September 5, 2018
~ New statewide data shows all Virginia localities saw increased tourism revenue ~
RICHMOND – Virginia Tourism Corporation announced today that Virginia’s tourism revenues had another record-breaking year in 2017 by reaching $25 billion, a 4.4 percent increase over 2016. This spending supported 232,000 jobs, $5.9 billion in salaries and wages, and $1.73 billion in state and local taxes. All Virginia localities saw an increase in travel expenditures in 2017 compared to previous year.
Arlington County received nearly $3.3 billion in domestic travel expenditures leading all of Virginia’s 133 counties and independent cities. Fairfax County followed Arlington County closely, ranking second with $3.2 billion. Loudoun County ranked third with $1.8 billion; Virginia Beach City, fourth with $1.6 billion and Henrico County, fifth with $916 million.
44 of Virginia’s 133 counties and independent cities received more than $100 million in domestic travel expenditures in 2017. 43 counties and independent cities in Virginia realized one thousand or more jobs that were directly supported by domestic travelers during 2017.
The travel industry in the Commonwealth has continued to grow eight years in a row since the Great Recession, which officially lasted from December 2007 to June 2009. Travel expenditures increased at a compound annual growth rate of 3.9% since 2010.
Foodservices and lodging were among the top performing spending categories for domestic travelers in Virginia. Domestic travelers spent $7.4 billion on foodservices including restaurants and other eating and drinking places in 2017, up 3.6 percent from 2016. Spending on lodging including hotels/motels, campgrounds, time share and vacation homes rentals was $4.9 billion in 2017, accounting for 19.9 percent of domestic traveler spending, up 4.1 percent from 2016. Likewise, the hotel industry had a robust year with all performance indicators rising in 2017 according to STR. Both room demand and supply grew by 1.7% and 0.9% respectively. Average daily rates in Virginia hotels reaching to $109.66, with an increase of 2.2%, improved RevPAR (revenue per available room) by 2.9%. The occupancy percentages, percentage of available rooms that were sold, were at 63.9%.
The travel industry continues to be a premium in consumers’ minds with healthy economic indicators. The focal shift from products to experiences, as well as the impact of technology influencing one-of-a-kind, local, bucket-list vacations have proven to be beneficial travel trends for Virginia’s tourism economy as it continues to grow year after year.
Note: This data is final for 2017 and updated from the forecasted data previously provided in May 2018.
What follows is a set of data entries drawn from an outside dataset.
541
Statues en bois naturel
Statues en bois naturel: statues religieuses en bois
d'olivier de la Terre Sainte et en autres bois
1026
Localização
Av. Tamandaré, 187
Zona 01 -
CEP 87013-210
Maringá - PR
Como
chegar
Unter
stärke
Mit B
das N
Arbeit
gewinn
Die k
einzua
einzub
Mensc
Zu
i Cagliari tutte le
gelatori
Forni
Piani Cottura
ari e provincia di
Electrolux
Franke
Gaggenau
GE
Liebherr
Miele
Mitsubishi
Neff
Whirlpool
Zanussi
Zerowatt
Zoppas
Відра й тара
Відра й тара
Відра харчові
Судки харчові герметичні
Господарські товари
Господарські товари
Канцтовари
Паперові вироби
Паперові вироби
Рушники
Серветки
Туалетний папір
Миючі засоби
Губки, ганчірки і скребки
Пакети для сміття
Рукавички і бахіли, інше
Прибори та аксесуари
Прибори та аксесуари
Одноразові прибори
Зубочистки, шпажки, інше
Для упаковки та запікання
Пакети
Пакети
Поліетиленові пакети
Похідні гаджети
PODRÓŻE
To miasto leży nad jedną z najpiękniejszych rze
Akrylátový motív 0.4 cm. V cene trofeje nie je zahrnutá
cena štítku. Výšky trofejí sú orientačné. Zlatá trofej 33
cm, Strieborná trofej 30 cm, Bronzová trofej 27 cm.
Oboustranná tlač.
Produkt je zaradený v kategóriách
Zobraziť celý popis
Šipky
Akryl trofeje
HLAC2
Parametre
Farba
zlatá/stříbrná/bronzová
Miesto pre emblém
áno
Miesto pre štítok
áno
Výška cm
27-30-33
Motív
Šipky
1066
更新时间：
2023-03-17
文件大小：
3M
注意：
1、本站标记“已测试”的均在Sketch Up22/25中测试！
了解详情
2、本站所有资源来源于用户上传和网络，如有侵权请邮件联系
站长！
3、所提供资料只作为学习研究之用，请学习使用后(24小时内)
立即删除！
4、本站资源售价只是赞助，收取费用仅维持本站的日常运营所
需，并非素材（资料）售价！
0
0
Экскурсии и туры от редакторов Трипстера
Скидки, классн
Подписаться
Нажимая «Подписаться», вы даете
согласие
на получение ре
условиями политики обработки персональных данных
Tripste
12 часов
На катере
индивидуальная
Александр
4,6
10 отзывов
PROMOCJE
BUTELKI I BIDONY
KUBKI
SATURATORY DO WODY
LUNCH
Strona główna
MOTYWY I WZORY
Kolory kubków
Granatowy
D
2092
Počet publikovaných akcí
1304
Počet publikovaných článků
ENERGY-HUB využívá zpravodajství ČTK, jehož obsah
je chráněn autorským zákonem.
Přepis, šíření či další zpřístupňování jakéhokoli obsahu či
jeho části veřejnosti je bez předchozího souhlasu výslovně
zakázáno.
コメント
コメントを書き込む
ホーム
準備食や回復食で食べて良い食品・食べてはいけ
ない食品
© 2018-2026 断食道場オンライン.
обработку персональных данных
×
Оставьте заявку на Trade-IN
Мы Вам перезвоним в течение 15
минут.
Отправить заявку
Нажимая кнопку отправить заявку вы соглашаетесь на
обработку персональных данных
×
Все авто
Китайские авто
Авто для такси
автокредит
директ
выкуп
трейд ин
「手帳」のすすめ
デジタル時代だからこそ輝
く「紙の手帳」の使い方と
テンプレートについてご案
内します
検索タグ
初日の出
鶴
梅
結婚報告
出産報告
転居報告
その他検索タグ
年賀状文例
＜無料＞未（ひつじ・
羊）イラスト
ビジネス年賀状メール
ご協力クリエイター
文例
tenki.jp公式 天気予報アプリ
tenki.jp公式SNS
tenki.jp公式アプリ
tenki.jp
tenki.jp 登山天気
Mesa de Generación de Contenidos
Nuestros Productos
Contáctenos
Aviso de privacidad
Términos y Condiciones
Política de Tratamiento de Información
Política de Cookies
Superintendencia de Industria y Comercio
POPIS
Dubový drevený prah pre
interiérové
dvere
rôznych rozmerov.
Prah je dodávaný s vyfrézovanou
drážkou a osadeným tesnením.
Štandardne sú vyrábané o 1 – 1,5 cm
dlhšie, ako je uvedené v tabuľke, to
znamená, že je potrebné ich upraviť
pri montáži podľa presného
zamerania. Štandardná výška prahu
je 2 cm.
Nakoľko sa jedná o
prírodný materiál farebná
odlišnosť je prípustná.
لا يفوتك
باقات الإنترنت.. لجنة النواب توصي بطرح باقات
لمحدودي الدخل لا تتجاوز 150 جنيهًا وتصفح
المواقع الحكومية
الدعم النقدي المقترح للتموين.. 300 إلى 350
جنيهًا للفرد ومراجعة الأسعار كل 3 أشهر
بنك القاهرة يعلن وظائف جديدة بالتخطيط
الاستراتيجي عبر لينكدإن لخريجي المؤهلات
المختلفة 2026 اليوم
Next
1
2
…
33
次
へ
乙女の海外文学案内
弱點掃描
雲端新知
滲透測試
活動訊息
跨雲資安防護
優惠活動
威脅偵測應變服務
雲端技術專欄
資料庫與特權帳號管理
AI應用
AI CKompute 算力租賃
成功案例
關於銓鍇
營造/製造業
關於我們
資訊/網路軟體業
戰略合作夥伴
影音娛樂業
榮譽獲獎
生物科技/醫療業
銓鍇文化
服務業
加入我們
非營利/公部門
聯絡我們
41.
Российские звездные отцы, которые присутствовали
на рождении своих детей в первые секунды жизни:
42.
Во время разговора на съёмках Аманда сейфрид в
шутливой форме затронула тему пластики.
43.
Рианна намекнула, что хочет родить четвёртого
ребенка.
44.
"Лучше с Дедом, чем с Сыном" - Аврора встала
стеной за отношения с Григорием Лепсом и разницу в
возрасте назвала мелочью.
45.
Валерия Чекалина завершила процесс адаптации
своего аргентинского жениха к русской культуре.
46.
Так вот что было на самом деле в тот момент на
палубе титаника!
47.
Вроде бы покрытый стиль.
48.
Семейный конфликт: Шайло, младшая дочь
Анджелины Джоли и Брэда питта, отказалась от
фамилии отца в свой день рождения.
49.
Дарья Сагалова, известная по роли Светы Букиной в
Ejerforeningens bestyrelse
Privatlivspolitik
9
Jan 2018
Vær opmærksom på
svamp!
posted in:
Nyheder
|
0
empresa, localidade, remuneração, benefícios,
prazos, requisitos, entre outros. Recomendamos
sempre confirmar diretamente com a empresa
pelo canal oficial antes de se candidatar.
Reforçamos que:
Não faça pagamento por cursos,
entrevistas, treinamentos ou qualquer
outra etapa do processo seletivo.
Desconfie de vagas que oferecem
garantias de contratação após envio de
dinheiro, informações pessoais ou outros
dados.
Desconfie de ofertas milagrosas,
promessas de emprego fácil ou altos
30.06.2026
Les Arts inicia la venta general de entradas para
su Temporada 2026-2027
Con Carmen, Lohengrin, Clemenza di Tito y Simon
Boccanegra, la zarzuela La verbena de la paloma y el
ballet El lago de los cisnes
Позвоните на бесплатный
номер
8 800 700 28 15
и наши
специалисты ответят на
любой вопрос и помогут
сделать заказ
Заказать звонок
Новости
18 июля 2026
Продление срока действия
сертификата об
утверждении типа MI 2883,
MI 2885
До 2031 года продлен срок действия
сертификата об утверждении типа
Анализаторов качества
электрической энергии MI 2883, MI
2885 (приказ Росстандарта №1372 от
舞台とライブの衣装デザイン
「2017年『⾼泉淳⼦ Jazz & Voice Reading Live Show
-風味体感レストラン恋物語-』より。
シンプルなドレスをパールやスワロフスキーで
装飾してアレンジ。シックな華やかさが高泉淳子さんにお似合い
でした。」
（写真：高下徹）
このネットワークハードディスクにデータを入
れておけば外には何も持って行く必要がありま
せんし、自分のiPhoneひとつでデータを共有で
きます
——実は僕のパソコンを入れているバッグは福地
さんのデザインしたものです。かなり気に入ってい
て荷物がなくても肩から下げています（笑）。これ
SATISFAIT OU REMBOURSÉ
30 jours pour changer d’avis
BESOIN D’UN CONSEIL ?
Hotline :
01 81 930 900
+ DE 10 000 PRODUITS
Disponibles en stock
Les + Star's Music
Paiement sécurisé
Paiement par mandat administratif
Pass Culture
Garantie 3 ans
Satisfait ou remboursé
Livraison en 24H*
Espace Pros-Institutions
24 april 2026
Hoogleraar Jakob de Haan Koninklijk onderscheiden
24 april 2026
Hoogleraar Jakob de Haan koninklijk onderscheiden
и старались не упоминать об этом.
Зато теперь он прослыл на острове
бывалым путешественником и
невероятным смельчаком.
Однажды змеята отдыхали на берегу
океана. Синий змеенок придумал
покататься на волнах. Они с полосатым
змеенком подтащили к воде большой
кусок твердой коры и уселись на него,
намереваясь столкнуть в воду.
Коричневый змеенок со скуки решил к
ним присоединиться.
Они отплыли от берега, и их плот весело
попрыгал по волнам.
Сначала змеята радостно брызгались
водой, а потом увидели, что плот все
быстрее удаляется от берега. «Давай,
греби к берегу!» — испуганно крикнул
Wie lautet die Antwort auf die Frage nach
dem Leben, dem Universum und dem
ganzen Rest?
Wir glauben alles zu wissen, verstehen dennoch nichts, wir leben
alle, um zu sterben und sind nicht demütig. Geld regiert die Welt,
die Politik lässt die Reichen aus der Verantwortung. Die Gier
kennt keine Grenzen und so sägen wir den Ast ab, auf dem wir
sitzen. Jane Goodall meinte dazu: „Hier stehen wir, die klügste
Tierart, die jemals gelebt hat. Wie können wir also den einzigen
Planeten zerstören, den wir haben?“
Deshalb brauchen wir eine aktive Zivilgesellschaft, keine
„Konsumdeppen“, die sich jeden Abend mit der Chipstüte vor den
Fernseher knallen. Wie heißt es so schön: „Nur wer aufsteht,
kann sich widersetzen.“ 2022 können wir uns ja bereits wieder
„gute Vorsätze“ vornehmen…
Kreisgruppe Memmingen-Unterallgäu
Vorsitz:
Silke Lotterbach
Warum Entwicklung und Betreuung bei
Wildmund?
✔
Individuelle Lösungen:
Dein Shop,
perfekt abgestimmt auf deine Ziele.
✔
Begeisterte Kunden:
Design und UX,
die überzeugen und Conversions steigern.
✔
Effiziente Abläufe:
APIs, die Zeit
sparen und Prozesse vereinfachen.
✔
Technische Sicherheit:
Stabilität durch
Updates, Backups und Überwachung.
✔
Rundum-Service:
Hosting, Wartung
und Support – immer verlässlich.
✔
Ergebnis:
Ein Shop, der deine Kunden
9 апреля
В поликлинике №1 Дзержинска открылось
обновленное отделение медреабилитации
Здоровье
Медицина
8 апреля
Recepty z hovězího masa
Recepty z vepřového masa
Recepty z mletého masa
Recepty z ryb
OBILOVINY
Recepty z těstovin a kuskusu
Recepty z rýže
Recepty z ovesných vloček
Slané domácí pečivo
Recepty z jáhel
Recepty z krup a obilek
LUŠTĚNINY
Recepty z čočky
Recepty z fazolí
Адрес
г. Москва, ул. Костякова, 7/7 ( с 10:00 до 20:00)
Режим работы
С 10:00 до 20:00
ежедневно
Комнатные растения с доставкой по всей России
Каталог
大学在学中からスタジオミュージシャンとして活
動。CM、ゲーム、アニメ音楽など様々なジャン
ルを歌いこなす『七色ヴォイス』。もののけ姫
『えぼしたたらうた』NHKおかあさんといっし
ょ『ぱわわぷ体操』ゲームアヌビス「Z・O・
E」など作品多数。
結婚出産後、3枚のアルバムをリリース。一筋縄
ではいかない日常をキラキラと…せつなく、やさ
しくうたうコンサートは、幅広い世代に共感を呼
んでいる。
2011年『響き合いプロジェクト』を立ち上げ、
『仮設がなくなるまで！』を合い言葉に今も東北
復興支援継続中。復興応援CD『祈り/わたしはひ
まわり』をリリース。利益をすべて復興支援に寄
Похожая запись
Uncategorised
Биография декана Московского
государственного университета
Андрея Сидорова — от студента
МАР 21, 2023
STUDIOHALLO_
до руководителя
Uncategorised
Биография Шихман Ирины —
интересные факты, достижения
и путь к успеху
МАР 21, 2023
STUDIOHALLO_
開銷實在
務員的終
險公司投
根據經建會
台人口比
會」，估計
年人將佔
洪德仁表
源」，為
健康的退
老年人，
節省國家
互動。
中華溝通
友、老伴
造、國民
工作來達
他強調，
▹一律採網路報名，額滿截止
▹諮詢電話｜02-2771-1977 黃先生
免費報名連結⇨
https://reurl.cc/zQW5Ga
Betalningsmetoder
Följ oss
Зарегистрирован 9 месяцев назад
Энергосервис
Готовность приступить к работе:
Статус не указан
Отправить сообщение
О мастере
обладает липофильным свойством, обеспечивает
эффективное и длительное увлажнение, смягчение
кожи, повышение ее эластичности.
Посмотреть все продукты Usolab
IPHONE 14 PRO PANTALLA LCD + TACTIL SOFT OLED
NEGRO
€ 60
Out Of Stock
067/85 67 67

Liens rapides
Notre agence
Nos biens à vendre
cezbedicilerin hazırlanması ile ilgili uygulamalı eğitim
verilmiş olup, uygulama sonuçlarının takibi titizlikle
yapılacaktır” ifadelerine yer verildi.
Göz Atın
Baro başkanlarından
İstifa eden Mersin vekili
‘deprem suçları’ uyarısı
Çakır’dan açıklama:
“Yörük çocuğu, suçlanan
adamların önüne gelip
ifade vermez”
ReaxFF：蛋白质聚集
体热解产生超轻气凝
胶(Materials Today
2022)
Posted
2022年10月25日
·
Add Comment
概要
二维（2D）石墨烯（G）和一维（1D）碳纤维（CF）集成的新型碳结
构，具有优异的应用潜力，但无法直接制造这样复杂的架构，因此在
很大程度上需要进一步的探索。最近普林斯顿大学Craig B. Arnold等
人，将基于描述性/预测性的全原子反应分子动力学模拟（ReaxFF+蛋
From the May 22, 2018 Governor’s Announcement:
Governor Ralph Northam announced today that Virginia’s tourism revenues reached $25 billion in 2017, a 4.4 percent increase over 2016. In 2017, tourism in Virginia supported 232,000 jobs—an increase of 1.1 percent compared to 2016. The tourism industry also provided $1.73 billion in state and local revenue, an increase of 2.8 percent compared to 2016. The travel industry is the fifth largest employer in Virginia.
In 2017, domestic travelers spent $68 million a day in Virginia, which represents a 4.4 percent increase over 2016. Domestic travel-supported employees in Virginia earned nearly $5.9 billion in payroll income during 2017, representing a 4.8 percent increase from 2016.
“Virginia’s tourism industry is an important diversifier for our economy as it continues to grow and flourish in multiple regions of our Commonwealth,” said Governor Northam. “Travelers are coming to Virginia from across the country and the globe to experience our rich historic attractions, unmatched outdoor recreation offerings, eight oyster regions, world-class food and craft beverages, beautiful landscapes, and exciting arts and culture. These visitors are spending millions of dollars a day, injecting critical funds back into our community coffers and helping to make Virginia the best place to live, work, and raise a family.”
“Our tourism industry is an important and vital component of economic growth and job creation in Virginia,” said Brian Ball, Secretary of Commerce and Trade. “As the tourism sector continues to grow and new product is developed, our communities across the state become even more dynamic and vibrant. Tourism is fortifying towns and cities across the Commonwealth, engaging and unifying our communities, and making it easy to for travelers to discover for themselves why Virginia is for Lovers.”
The Virginia Tourism Corporation is the state agency responsible for marketing Virginia to visitors and promoting the Virginia is for Lovers brand, which will celebrate 50 years in 2019. Virginia is for Lovers is the longest-running state tourism slogan in the country.
The Virginia Tourism Corporation (virginia.org) receives its annual economic impact data from the U.S. Travel Association. The information is based on domestic visitor spending (travelers from within the United States) from per-person trips taken 50 miles or more away from home. Detailed economic impact data by locality is available on vatc.org/research.